─── Records shown ───
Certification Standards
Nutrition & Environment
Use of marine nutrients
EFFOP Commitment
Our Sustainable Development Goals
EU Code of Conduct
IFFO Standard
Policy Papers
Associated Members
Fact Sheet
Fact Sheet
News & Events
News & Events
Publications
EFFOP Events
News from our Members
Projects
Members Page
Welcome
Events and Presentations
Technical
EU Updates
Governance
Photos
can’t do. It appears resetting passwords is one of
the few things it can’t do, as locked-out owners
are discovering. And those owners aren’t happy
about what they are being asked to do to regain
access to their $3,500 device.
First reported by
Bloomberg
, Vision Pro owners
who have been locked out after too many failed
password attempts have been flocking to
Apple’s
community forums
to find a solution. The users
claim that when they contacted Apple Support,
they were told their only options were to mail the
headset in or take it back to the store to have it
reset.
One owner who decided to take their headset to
───
─── Records shown ───
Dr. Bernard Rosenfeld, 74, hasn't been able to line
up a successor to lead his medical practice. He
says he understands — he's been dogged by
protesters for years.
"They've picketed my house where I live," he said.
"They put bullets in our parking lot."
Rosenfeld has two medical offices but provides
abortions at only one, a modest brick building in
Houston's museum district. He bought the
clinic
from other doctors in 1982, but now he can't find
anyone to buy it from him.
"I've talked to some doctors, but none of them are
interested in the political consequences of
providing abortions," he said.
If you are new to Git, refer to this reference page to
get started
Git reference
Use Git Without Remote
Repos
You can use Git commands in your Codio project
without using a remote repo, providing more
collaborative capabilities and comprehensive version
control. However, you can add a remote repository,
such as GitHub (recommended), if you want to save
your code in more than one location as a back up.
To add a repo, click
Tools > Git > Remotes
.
───
_Problem details:_
Looking back over the data above, restate word for word the lines that begin at the line with "Certification Standards" and end at the line with "One owner who", inclusive.

_Written solution:_
Certification Standards
Nutrition & Environment
Use of marine nutrients
EFFOP Commitment
Our Sustainable Development Goals
EU Code of Conduct
IFFO Standard
Policy Papers
Associated Members
Fact Sheet
Fact Sheet
News & Events
News & Events
Publications
EFFOP Events
News from our Members
Projects
Members Page
Welcome
Events and Presentations
Technical
EU Updates
Governance
Photos
can’t do. It appears resetting passwords is one of
the few things it can’t do, as locked-out owners
are discovering. And those owners aren’t happy
about what they are being asked to do to regain
access to their $3,500 device.
First reported by
Bloomberg
, Vision Pro owners
who have been locked out after too many failed
password attempts have been flocking to
Apple’s
community forums
to find a solution. The users
claim that when they contacted Apple Support,
they were told their only options were to mail the
headset in or take it back to the store to have it
reset.
One owner who decided to take their headset to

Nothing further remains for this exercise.